Underappreciated and overlooked, the library is a repository of knowledge that's not easily found on the internet. The vast majority of books written prior to 2023 were not generated by AI (obviously), so the library is where you must turn if you want generous access to the messy, complex, and reaching work of human minds. 

You're paying for it with your tax dollars, and if you use it, it's possibly the best deal you're going to get in this age of chronic monthly subscriptions. With access to thousands of audio and ebooks from the Libby app, the good old-fashion library is a compelling alternative to Amazon and the internet. 

Use AI For Research

AI and original content are not at all incompatible, and there are ever more AI tools available to help you dig up those peer-reviewed studies and primary sources of information. 

Perplexity.ai offers a free version that combines ChatGPT and the Google Search engine. You can ask a question, and it cites the sources of its answers. The best part is that Perplexity.ai allows you to filter for the source type that it pulls from; filter for academic studies, Reddit, and even WolframAlpha. 
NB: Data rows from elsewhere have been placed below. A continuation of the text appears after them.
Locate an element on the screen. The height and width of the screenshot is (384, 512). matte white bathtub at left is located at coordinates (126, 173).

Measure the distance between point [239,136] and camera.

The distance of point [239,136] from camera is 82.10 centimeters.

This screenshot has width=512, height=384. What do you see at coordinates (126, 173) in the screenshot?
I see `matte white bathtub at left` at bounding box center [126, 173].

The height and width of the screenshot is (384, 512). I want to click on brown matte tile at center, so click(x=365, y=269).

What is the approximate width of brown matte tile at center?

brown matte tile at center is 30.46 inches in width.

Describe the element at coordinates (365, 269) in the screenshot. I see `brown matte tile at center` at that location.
This is an excellent comparison of using Perplexity.ai against Scite.ai, and Semantic Scholar, all of which are excellent alternatives. 
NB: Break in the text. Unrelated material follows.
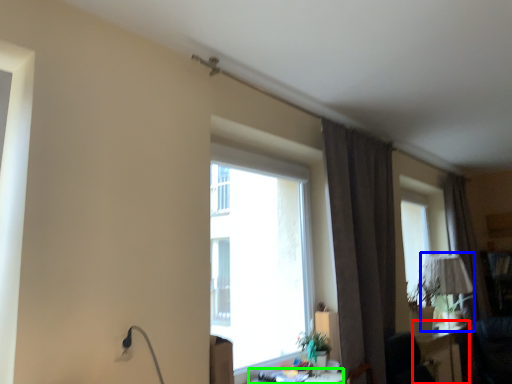 Question: Estimate the real-world distances between objects in this image. Which object is farther from table (highlighted by a red box), table lamp (highlighted by a blue box) or table (highlighted by a green box)?

Choices:
 (A) table lamp
 (B) table

Answer: (B)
AI tools can help you decipher the thick language of a study, but it's recommended that you learn how to decode yourself. For as quickly as AI improves, it's not faultless. And neither are you. So work together in a beautiful, studious synergy. 

Do What You Know

No matter the industry you're in, there's a TikTok trend for it. The pressure to garner relevance and views from a fleeting burst of excitement spares no industry. But a trend is here today and gone tomorrow, and it's as transient as it is captivating. The pursuit of riding an trend diverts valuable resources from nurturing a business's core strengths and objectives. 

I used to play the defensive in chess. I never won. But when I embraced the potential of my few well-positioned pieces and played offensively, I called checkmate for the first time. Sometimes, we need to focus on our strengths, and not go chasing the short-lived opportunities. 

When a business consistently operates within its area of expertise, it exudes authenticity, and it's more sustainable in the long term. So create content around what you know to be true. 

Chasing anything that's not core to a brand dilutes its credibility. Create content that approaches your brand from every angle. If you think deeply about something, and share it, then it's authentic.